• Brief
Lines before the one containing "13/07/2026 à" are left out; copy that line and every later line through the end of the data exactly.

[Opening Data supplied section]

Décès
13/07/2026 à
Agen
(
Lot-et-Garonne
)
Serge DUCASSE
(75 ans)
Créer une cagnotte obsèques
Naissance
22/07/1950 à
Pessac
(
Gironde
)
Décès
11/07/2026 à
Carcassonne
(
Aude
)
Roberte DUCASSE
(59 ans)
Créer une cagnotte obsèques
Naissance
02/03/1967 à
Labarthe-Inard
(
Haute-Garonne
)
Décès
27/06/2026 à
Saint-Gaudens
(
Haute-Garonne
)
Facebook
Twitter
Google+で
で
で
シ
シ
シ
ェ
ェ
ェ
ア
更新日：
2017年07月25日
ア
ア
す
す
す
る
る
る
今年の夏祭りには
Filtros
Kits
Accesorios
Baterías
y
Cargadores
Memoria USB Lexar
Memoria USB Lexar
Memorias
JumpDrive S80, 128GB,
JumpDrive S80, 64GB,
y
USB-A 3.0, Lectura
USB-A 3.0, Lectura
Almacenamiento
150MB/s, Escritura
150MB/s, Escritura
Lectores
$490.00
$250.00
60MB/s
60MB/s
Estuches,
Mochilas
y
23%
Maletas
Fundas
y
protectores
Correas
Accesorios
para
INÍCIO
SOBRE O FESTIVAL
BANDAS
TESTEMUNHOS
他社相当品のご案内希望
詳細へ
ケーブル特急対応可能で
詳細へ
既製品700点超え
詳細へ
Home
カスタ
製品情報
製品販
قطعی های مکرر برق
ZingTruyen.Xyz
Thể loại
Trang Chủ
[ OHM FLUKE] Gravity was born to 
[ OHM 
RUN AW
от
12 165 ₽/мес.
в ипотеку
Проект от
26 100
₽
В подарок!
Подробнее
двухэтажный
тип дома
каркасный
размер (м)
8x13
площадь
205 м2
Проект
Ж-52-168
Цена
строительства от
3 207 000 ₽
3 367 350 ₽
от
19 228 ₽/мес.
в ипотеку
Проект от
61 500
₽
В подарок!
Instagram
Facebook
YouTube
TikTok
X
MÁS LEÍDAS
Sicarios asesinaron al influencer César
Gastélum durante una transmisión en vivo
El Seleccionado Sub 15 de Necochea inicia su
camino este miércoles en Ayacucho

[Closing Data supplied section]

• Your response
13/07/2026 à
Agen
(
Lot-et-Garonne
)
Serge DUCASSE
(75 ans)
Créer une cagnotte obsèques
Naissance
22/07/1950 à
Pessac
(
Gironde
)
Décès
11/07/2026 à
Carcassonne
(
Aude
)
Roberte DUCASSE
(59 ans)
Créer une cagnotte obsèques
Naissance
02/03/1967 à
Labarthe-Inard
(
Haute-Garonne
)
Décès
27/06/2026 à
Saint-Gaudens
(
Haute-Garonne
)
Facebook
Twitter
Google+で
で
で
シ
シ
シ
ェ
ェ
ェ
ア
更新日：
2017年07月25日
ア
ア
す
す
す
る
る
る
今年の夏祭りには
Filtros
Kits
Accesorios
Baterías
y
Cargadores
Memoria USB Lexar
Memoria USB Lexar
Memorias
JumpDrive S80, 128GB,
JumpDrive S80, 64GB,
y
USB-A 3.0, Lectura
USB-A 3.0, Lectura
Almacenamiento
150MB/s, Escritura
150MB/s, Escritura
Lectores
$490.00
$250.00
60MB/s
60MB/s
Estuches,
Mochilas
y
23%
Maletas
Fundas
y
protectores
Correas
Accesorios
para
INÍCIO
SOBRE O FESTIVAL
BANDAS
TESTEMUNHOS
他社相当品のご案内希望
詳細へ
ケーブル特急対応可能で
詳細へ
既製品700点超え
詳細へ
Home
カスタ
製品情報
製品販
قطعی های مکرر برق
ZingTruyen.Xyz
Thể loại
Trang Chủ
[ OHM FLUKE] Gravity was born to 
[ OHM 
RUN AW
от
12 165 ₽/мес.
в ипотеку
Проект от
26 100
₽
В подарок!
Подробнее
двухэтажный
тип дома
каркасный
размер (м)
8x13
площадь
205 м2
Проект
Ж-52-168
Цена
строительства от
3 207 000 ₽
3 367 350 ₽
от
19 228 ₽/мес.
в ипотеку
Проект от
61 500
₽
В подарок!
Instagram
Facebook
YouTube
TikTok
X
MÁS LEÍDAS
Sicarios asesinaron al influencer César
Gastélum durante una transmisión en vivo
El Seleccionado Sub 15 de Necochea inicia su
camino este miércoles en Ayacucho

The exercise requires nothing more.